## [Source information]
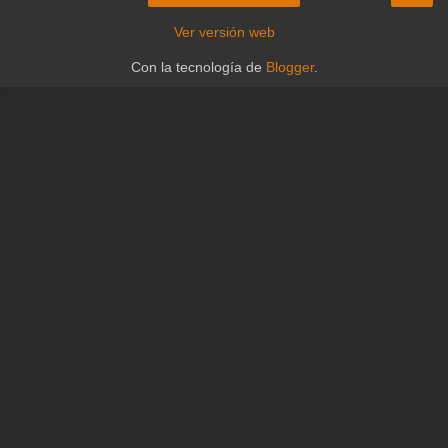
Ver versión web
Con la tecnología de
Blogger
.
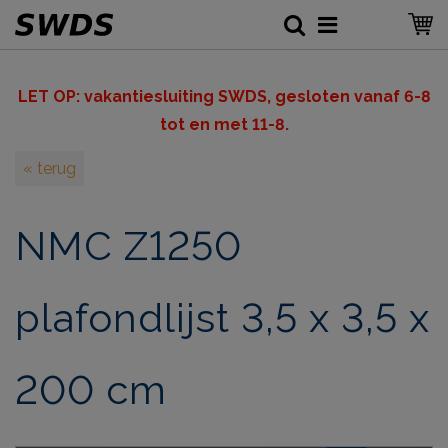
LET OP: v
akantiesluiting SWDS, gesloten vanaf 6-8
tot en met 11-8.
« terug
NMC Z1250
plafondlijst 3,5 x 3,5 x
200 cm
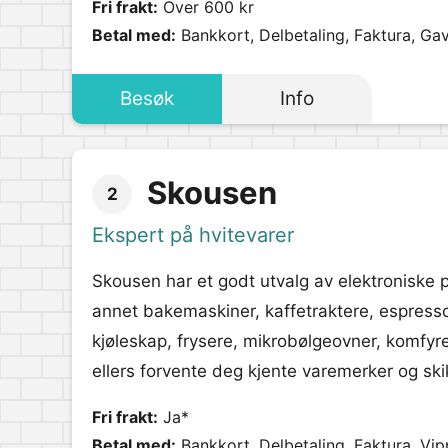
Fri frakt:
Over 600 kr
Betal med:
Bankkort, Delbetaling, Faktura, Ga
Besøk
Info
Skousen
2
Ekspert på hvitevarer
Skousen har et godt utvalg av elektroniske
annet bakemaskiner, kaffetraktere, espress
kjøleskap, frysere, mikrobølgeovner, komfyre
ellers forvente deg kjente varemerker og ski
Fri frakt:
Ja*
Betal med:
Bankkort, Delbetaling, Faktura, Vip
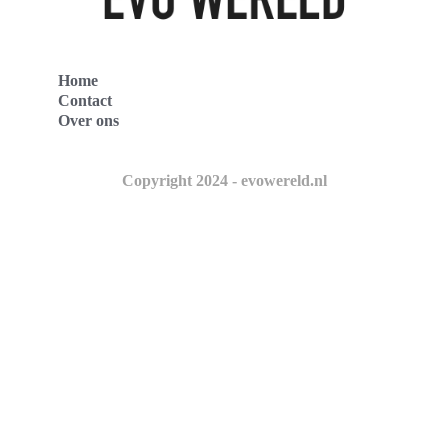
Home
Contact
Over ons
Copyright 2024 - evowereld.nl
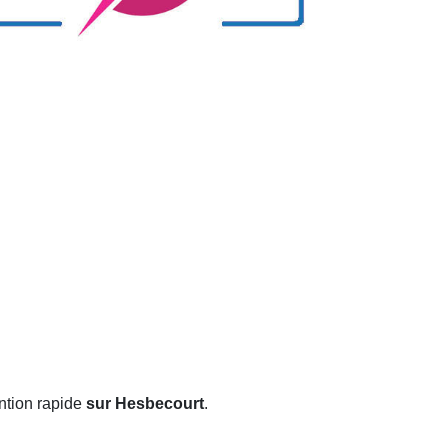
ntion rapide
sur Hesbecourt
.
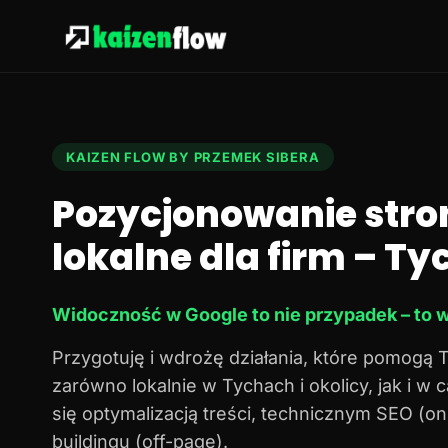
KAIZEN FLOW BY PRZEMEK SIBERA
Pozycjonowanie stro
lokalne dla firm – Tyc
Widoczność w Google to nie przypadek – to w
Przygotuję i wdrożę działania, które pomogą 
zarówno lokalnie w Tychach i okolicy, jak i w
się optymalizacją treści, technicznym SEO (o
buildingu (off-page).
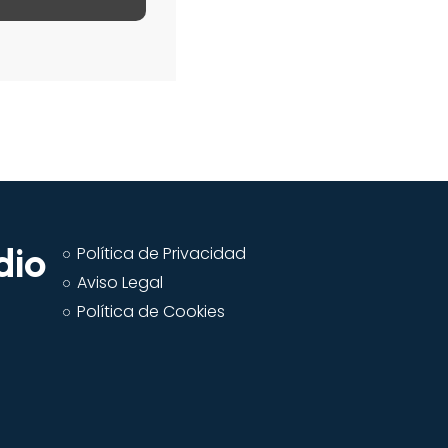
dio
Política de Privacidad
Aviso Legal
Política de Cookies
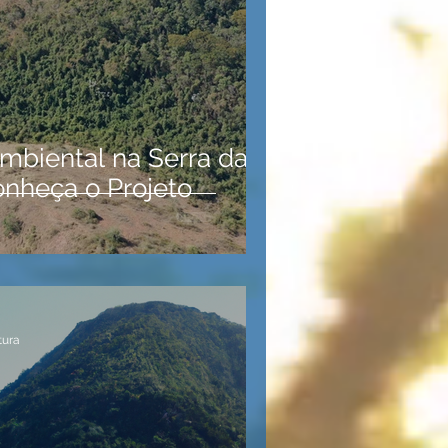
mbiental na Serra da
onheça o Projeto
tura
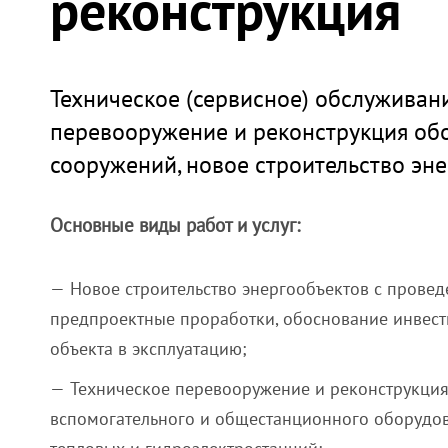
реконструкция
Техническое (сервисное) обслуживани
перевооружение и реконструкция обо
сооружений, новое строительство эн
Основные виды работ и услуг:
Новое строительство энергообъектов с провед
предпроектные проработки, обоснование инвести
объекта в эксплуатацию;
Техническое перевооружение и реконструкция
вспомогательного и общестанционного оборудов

...

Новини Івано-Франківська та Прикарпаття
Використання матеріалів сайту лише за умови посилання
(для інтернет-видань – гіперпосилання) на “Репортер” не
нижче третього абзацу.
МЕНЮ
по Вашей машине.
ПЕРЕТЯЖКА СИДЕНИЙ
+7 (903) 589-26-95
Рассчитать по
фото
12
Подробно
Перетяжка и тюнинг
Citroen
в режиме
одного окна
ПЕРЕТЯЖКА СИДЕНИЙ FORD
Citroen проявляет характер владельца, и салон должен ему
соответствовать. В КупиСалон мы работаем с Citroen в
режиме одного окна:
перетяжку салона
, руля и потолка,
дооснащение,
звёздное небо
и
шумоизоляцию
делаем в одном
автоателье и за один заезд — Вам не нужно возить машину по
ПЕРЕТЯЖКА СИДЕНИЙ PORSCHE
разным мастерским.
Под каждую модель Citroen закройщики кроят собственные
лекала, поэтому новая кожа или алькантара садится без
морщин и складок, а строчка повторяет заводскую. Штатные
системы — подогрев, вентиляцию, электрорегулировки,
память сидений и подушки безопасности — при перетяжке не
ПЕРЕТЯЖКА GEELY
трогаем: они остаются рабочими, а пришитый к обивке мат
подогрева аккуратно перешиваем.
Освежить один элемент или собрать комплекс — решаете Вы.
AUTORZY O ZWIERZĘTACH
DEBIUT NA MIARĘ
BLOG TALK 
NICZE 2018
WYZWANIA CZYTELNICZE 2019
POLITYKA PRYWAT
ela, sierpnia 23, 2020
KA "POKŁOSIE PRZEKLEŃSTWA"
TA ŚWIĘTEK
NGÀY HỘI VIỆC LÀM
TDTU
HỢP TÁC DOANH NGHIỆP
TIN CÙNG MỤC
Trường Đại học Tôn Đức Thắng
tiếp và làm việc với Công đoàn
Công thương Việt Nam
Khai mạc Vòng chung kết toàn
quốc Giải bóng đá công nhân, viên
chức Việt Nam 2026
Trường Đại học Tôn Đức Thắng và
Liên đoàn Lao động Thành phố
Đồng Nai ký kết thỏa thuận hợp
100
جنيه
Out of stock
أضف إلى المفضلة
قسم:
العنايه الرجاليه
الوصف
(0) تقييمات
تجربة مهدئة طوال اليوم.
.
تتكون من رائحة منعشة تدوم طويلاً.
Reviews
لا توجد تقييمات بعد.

## [Task instructions]
Every line from the data above that contains "реконструкция" must appear in the answer.

## [Exercise answer]
реконструкция
перевооружение и реконструкция обо
Техническое перевооружение и реконструкция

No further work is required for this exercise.